Mentré’s theory could offer great insight into the further development of cancer treatments. The classical concept of the Hofmeister series showed that Na⁺ is naturally excluded from the interfacial water (i.e., bound water), but K⁺ is little or not excluded from the interfacial water [35–37]. However, the vicinal water surrounding proteins in cancer cells is changed to free water (i.e., bulk water) and releases K⁺, resulting in an increase in intracellular K⁺ concentration. This result was confirmed by NMR experiments [38]. In other words, the water in cancer cells is thought to be easily moved via diffusion. Therefore, many of the results obtained so far by using cancer cell lines must be carefully revisited in studies using normal cells. Further, such differences between cancer cells and normal cells may explain why “hyperthermia treatment induced at 43°C” can selectively kill cancer cells even if normal and cancer cells are equipped with the same kinds of thermo-TRPs. Thermo-TRPs may play an important role in cancer treatment. The details for this hyperthermia mechanism will be discussed in the near future.

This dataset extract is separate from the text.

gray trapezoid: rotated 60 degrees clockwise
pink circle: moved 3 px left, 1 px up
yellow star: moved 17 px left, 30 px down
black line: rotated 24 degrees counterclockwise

In conclusion, a high Q₁₀ of thermo-TRPs requires both large enthalpy and large entropy values. This indicates that the activation process of the thermo-TRPs resembles an unfolding process of globular proteins. The structure of the water surrounding thermo-TRPs is expected to change in response to the change in the structure of thermo-TRPs. The contribution of the entropy term, as well as the enthalpy term, to ion permeation barriers has also been observed in another channel (K⁺ channel) by molecular dynamics simulations [39].